Love is the fire in your voice when you motivate others to rise up. It’s the electric charge in a moment of clarity—the kind that shakes you, that leaves you forever changed.
It’s the force that breaks cycles, dismantles old systems, and births new paradigms.
And yet, we treat it like a liability. Like something to be tamed, diluted, hidden beneath layers of strategy and structure. But here’s the question: Are you willing to lead with love?
Not the sanitized, performative kind. But the kind that burns. The kind that demands. The kind that creates. Because love isn’t just a nice idea.
🔥 It’s the fuel of revolutions.
🔥 It’s the pulse of true leadership.
🔥 It’s the only thing that ever really changes the world.
The Science Behind Passionate Leadership
This isn’t just poetic language—science backs it up.
💡 Neuroscience shows that leading with empathy and care activates the brain’s reward centers, enhancing trust, motivation, and performance in teams (Boyatzis et al., 2019).
💡 The heart generates the most powerful electromagnetic field in the human body, extending several feet beyond us and directly influencing those around us (McCraty et al., 2017).
💡 Studies from the HeartMath Institute reveal that when we experience emotions like love, appreciation, and compassion, our heart rhythms become more coherent—leading to improved cognitive function, emotional resilience, and decision-making (McCraty & Childre, 2010).
So when we say that love is a leadership force, we’re talking about actual energy transmission. The way you feel as a leader affects everyone in your space.
Tapping Into the Power of Love in Leadership
To harness this power:
❤️ Close your eyes and breathe. Feel the vision; don't just conceptualize it. Let it flow through your body. Where does it ignite? Where does it create tension?
❤️ Place your hands on your heart. Physically connect to your mission’s core. The heart’s electromagnetic field can influence others, making your passion contagious.
❤️ Visualize it vividly. Not as a distant goal, but as a living reality awaiting your embrace.
❤️ Let desire build. Passion isn’t reckless; it’s focused. Channel it. Allow it to expand within you until it’s undeniable.
This isn’t traditional leadership. This is sacred leadership—leadership that’s felt, not just observed.
If you’re ready to delve into the quantum power of love in leadership, to awaken your intuitive intellect and lead from a place of profound resonance, consider exploring The Heart of 3rd Eye Leadership.

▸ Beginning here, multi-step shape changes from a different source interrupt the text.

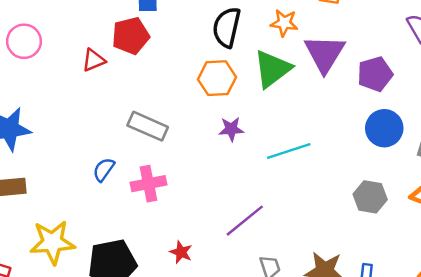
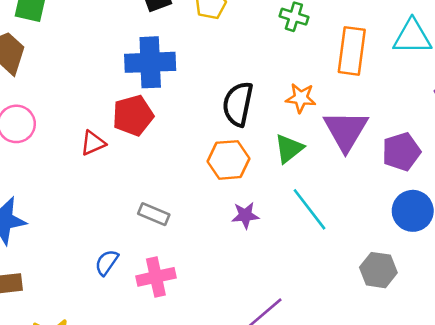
green triangle: (272, 69) -> (289, 149), size x0.7
gray rectangle: (148, 126) -> (154, 214), size x0.7
cyan line: (289, 151) -> (309, 209), moved, turned 72
gray hexagon: (370, 197) -> (378, 270), moved

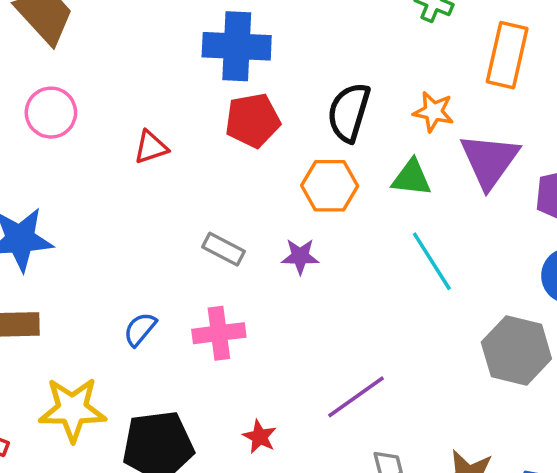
red pentagon: (133, 115) -> (253, 120), moved
green triangle: (289, 149) -> (412, 178), turned 40
purple star: (245, 215) -> (300, 256), moved
blue semicircle: (107, 262) -> (140, 329), moved
gray hexagon: (378, 270) -> (516, 351), size x1.4

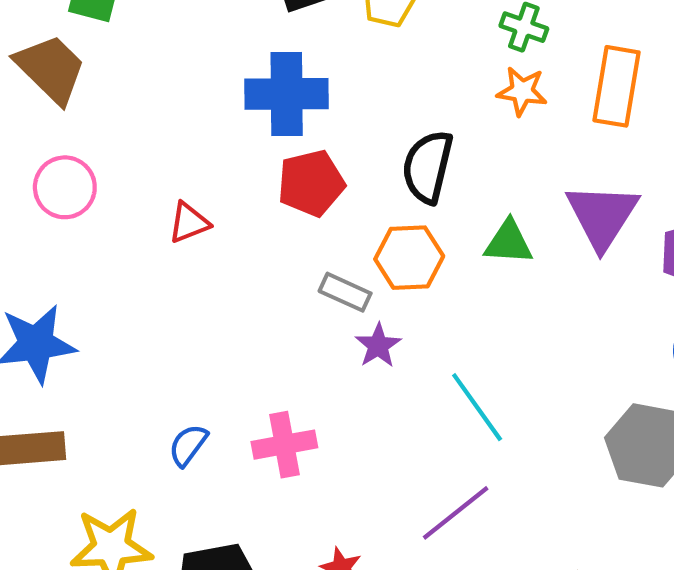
orange star: (433, 112) -> (522, 91), moved
gray rectangle: (223, 249) -> (345, 292), moved
purple star: (300, 256) -> (378, 346), turned -30
cyan line: (432, 261) -> (477, 407), moved

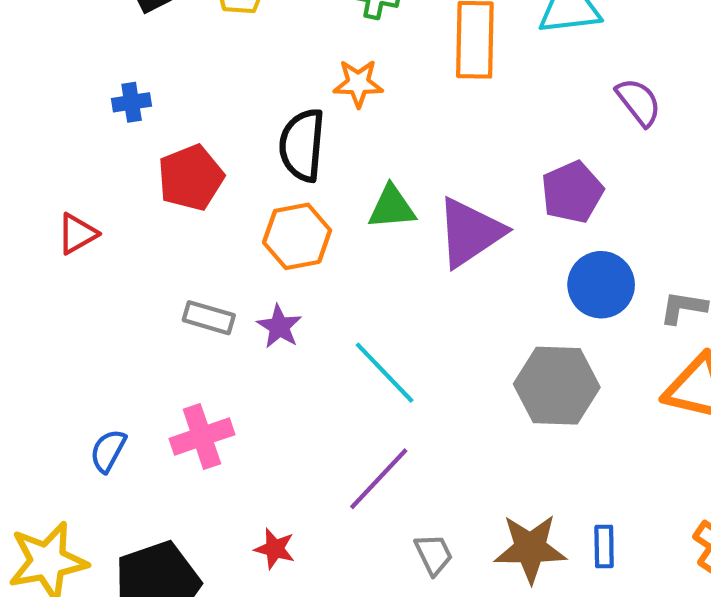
orange star: (522, 91) -> (358, 83), moved
blue cross: (287, 94) -> (132, 102), moved, size x0.5
purple triangle: (602, 216) -> (470, 232), moved, turned 32
gray rectangle: (345, 292) -> (209, 318), moved

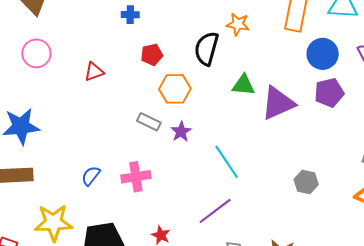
red pentagon: (191, 178) -> (152, 55), size x0.7
orange hexagon: (297, 236) -> (175, 89), moved
blue circle: (601, 285) -> (323, 54), moved
gray hexagon: (557, 386) -> (306, 182), size x0.6

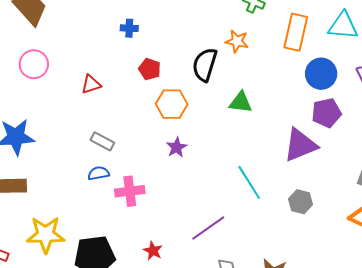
red pentagon: (152, 55) -> (150, 69), turned 30
purple triangle: (278, 103) -> (300, 145), moved
gray rectangle: (149, 122) -> (102, 141), moved
cyan line: (227, 162) -> (249, 182), moved
blue semicircle: (91, 176) -> (99, 173), moved, turned 40

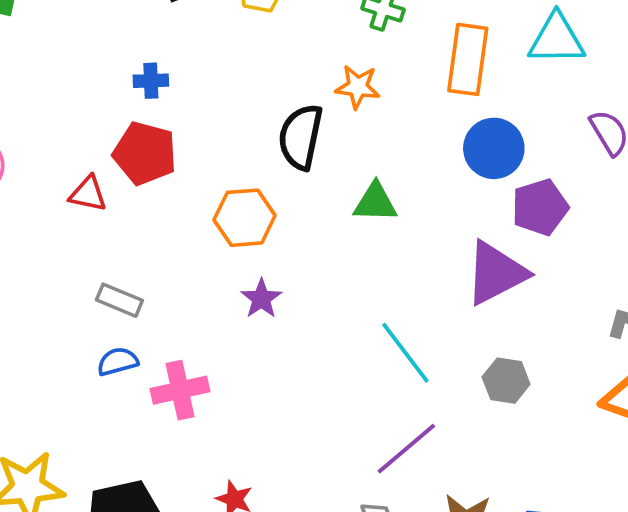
red pentagon: (150, 69) -> (145, 153), moved, size x1.5
blue circle: (321, 74) -> (494, 148), moved
red triangle: (91, 84) -> (88, 194), turned 35
purple line: (208, 228) -> (406, 449), moved

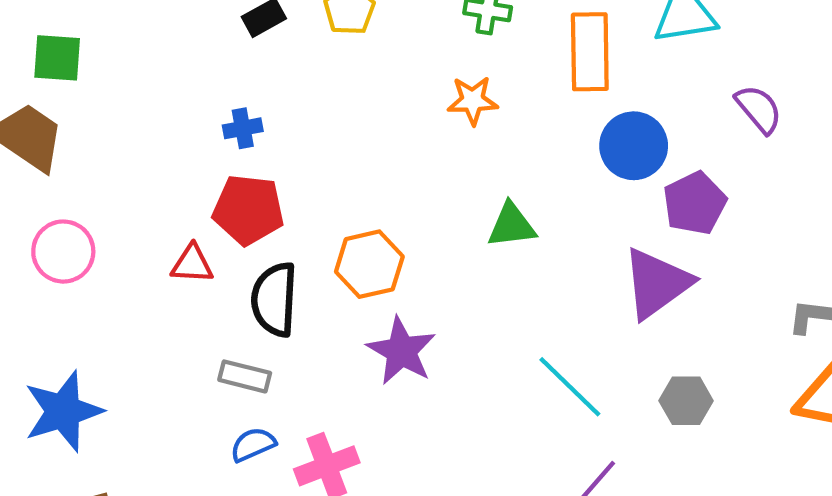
black semicircle: (301, 137) -> (274, 299), moved
purple star: (261, 299) -> (401, 351), size x1.5

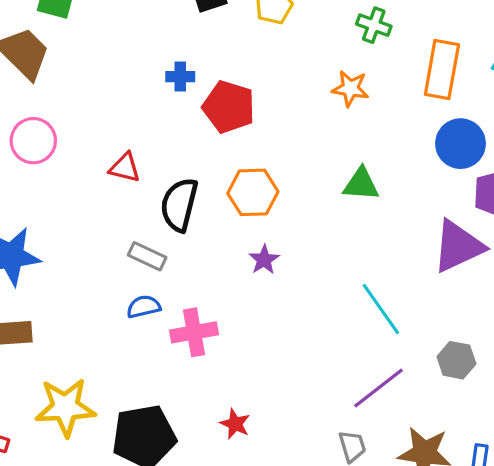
red pentagon: (248, 210) -> (229, 107), moved
purple star: (401, 351) -> (264, 260), size x0.6
gray hexagon: (686, 401) -> (456, 360), moved

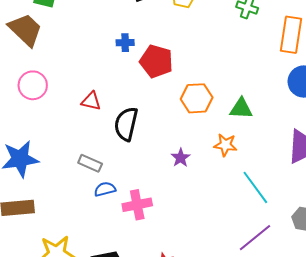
orange star: (350, 88) -> (225, 145), moved
orange hexagon: (253, 192) -> (197, 98), moved
gray rectangle: (147, 256) -> (90, 163), moved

This program is designed to help you unlock emotional intelligence, intuitive leadership, and harness the energetic impact of love as a transformative force.
Because love isn’t weakness. It’s the ultimate power. And when you lead with it?
As Sia would say: I'm unstoppable today.
Sources
Boyatzis, R. E., & Jack, A. I. (2018). The neuroscience of coaching. Consulting Psychology Journal: Practice and Research, 70(1), 11–27.
McCraty, R., & Childre, D. (2010). Coherence: Bridging personal, social, and global health. Alternative Therapies in Health and Medicine, 16(4), 10–24.
McCraty, R., Atkinson, M., & Bradley, R. T. (2017). Electrophysiological evidence of intuition: Part 2. A system-wide process? The Journal of Alternative and Complementary Medicine, 10(2), 325–336.